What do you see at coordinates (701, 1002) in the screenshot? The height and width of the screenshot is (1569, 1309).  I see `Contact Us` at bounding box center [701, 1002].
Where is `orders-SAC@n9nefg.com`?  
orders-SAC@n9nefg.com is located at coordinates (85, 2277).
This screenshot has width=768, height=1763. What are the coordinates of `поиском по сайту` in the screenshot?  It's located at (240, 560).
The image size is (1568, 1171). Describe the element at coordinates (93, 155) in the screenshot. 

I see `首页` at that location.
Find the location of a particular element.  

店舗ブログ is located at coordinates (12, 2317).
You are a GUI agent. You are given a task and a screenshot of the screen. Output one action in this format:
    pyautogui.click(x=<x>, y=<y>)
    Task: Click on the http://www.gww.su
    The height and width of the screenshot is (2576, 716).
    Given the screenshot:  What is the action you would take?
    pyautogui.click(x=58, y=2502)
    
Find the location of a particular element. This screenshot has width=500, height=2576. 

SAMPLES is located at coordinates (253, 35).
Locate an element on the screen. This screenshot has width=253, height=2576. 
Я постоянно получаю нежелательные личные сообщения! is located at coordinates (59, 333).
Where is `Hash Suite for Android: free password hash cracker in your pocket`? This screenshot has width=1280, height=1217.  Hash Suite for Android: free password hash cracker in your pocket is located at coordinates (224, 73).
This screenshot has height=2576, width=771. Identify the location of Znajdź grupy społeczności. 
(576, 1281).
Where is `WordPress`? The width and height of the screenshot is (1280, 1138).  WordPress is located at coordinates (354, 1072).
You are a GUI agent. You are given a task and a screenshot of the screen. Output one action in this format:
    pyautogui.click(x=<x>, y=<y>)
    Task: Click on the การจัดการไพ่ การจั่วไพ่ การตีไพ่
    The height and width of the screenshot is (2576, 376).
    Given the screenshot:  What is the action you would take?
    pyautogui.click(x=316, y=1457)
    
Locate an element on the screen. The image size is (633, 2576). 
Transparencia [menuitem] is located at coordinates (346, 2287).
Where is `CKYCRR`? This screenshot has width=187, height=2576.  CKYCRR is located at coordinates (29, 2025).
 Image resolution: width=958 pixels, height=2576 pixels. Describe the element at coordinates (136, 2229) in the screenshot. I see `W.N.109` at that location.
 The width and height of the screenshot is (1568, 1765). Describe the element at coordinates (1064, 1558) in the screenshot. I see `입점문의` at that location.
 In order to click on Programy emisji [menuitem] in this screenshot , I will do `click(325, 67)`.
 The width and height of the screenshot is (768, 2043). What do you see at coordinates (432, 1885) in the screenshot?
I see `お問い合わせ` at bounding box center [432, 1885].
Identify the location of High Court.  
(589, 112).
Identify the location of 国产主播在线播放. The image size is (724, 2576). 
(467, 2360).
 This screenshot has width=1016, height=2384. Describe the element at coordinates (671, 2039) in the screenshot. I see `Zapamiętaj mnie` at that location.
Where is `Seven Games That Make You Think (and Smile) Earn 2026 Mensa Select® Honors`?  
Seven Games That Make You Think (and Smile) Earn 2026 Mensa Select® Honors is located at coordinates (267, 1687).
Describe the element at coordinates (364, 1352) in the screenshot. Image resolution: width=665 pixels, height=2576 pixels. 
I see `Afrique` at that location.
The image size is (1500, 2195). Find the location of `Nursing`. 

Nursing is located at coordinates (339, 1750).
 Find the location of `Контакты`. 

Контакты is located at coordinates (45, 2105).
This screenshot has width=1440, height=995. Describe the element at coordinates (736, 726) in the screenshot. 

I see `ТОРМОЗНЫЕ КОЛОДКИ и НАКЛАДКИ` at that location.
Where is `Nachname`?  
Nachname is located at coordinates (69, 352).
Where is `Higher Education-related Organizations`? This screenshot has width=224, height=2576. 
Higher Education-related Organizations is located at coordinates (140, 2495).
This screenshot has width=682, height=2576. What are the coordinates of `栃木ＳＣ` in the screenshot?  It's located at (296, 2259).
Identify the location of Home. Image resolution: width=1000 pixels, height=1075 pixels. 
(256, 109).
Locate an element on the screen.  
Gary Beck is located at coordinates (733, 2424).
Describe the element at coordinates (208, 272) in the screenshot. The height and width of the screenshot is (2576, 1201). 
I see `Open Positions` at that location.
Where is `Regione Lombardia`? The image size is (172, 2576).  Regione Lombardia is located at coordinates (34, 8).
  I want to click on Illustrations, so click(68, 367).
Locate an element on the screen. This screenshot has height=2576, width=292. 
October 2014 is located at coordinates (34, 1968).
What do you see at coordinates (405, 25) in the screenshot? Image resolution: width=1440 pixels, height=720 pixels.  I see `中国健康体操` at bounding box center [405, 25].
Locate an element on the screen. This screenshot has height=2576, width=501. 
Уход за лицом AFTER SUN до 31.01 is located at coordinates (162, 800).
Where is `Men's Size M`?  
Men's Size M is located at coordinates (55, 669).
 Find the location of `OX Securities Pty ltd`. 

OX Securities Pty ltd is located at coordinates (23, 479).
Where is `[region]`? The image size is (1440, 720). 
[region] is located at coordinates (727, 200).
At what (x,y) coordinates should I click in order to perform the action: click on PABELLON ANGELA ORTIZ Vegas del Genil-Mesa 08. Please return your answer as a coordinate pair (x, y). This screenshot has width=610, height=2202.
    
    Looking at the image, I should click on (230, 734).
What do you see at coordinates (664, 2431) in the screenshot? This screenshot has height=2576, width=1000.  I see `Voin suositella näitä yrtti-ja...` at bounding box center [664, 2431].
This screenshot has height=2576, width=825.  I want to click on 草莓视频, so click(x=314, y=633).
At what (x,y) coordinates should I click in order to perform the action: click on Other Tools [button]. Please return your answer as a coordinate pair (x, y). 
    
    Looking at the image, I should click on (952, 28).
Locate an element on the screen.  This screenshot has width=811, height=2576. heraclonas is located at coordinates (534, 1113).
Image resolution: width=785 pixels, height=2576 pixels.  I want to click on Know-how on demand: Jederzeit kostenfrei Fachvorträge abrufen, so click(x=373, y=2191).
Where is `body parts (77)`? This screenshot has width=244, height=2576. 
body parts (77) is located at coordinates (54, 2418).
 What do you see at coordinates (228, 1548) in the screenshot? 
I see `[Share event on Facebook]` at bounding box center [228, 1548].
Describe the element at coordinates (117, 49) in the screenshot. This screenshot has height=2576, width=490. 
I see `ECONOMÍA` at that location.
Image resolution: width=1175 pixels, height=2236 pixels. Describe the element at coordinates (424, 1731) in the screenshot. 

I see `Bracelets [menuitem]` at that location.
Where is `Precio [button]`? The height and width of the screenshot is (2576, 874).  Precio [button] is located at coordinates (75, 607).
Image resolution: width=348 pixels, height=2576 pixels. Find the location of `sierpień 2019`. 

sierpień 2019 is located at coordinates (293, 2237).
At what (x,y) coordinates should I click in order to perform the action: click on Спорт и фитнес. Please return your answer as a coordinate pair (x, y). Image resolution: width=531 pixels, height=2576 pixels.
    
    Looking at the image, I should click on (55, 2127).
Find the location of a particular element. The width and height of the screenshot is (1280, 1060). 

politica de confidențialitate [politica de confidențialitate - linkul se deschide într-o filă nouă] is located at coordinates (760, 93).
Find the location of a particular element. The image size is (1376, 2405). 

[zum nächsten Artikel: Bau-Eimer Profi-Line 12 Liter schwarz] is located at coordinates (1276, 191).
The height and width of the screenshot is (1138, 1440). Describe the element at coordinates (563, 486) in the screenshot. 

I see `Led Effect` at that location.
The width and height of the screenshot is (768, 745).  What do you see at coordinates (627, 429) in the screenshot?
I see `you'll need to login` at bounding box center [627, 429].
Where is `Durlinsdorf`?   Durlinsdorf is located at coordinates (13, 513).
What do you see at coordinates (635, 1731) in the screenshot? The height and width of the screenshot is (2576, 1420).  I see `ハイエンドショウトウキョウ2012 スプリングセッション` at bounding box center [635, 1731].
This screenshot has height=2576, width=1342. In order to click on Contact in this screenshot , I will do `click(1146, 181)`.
====================
■ YOUR GOAL ■
Please restate, exactly as written, the line that holds "Find the location of a particular element. The image" and all remaining lines of the data above, and only those.

■ ANSWER FOR THE TASK ■
Find the location of a particular element. The image size is (1376, 2405). 

[zum nächsten Artikel: Bau-Eimer Profi-Line 12 Liter schwarz] is located at coordinates (1276, 191).
The height and width of the screenshot is (1138, 1440). Describe the element at coordinates (563, 486) in the screenshot. 

I see `Led Effect` at that location.
The width and height of the screenshot is (768, 745).  What do you see at coordinates (627, 429) in the screenshot?
I see `you'll need to login` at bounding box center [627, 429].
Where is `Durlinsdorf`?   Durlinsdorf is located at coordinates (13, 513).
What do you see at coordinates (635, 1731) in the screenshot? The height and width of the screenshot is (2576, 1420).  I see `ハイエンドショウトウキョウ2012 スプリングセッション` at bounding box center [635, 1731].
This screenshot has height=2576, width=1342. In order to click on Contact in this screenshot , I will do `click(1146, 181)`.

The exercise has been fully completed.